Игрункова махнула рукой.
– Не люблю церковь. Там сидят алчные люди, за любое телодвижение деньги с людей состригают, за бесплатно в храме только лоб перекрестить можно. Как посмотрю я на пузатых мужиков в рясах, так понимаю: не особенно-то они сами посты держат. Нет, священник не мой вариант.
Кирпичева попыталась переубедить подопечную:
– Есть очень хорошие батюшки, истинно верующие, от них исходит благодать.
– Нет, – поморщилась Игрункова, – мне нужен друг, а у меня близких нет. Хотя… Ты вот вроде родственницы мне стала.

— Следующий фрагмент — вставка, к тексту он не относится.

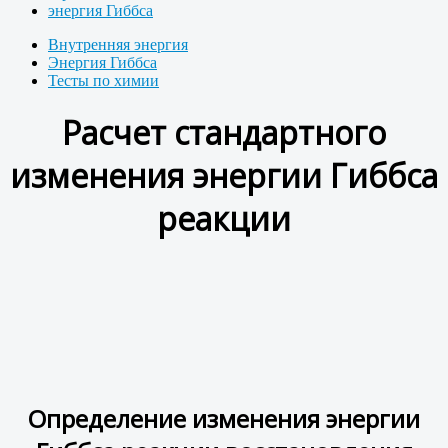
энергия Гиббса
Внутренняя энергия
Энергия Гиббса
Тесты по химии
Расчет стандартного
изменения энергии Гиббса
реакции
Определение изменения энергии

Ночь длинная, делать нам нечего, устраивайся поудобнее и слушай внимательно. Уж не откажи старухе в помощи. Надо сделать все по примеру фильма, тогда и мне, как той героине, счастье привалит!

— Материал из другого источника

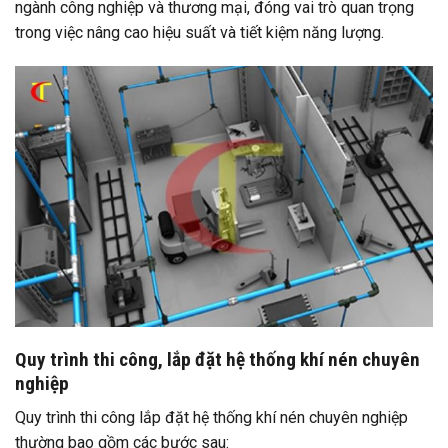
ngành công nghiệp và thương mại, đóng vai trò quan trọng
trong việc nâng cao hiệu suất và tiết kiệm năng lượng.
Quy trình thi công, lắp đặt hệ thống khí nén chuyên
nghiệp
Quy trình thi công lắp đặt hệ thống khí nén chuyên nghiệp
thường bao gồm các bước sau:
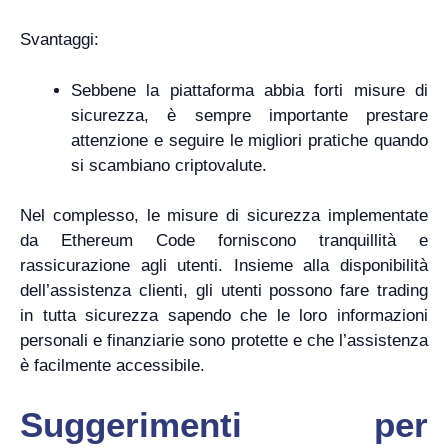
Svantaggi:
Sebbene la piattaforma abbia forti misure di
sicurezza, è sempre importante prestare
attenzione e seguire le migliori pratiche quando
si scambiano criptovalute.
Nel complesso, le misure di sicurezza implementate
da Ethereum Code forniscono tranquillità e
rassicurazione agli utenti. Insieme alla disponibilità
dell’assistenza clienti, gli utenti possono fare trading
in tutta sicurezza sapendo che le loro informazioni
personali e finanziarie sono protette e che l’assistenza
è facilmente accessibile.
Suggerimenti per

Наталья Алексеевна, в свое время посмотревшая упомянутый фильм, хотела сказать, что главная героиня искренне раскаялась в причиненном людям зле и не ожидала для себя никакой награды. А если просто повторять ее поступки в надежде заработать некий бонус, то ничего хорошего из этой затеи не получится. Но Кирпичева посмотрела на нервно моргающую старушку и приготовилась слушать. Все равно ведь ночь дежурства бессонная.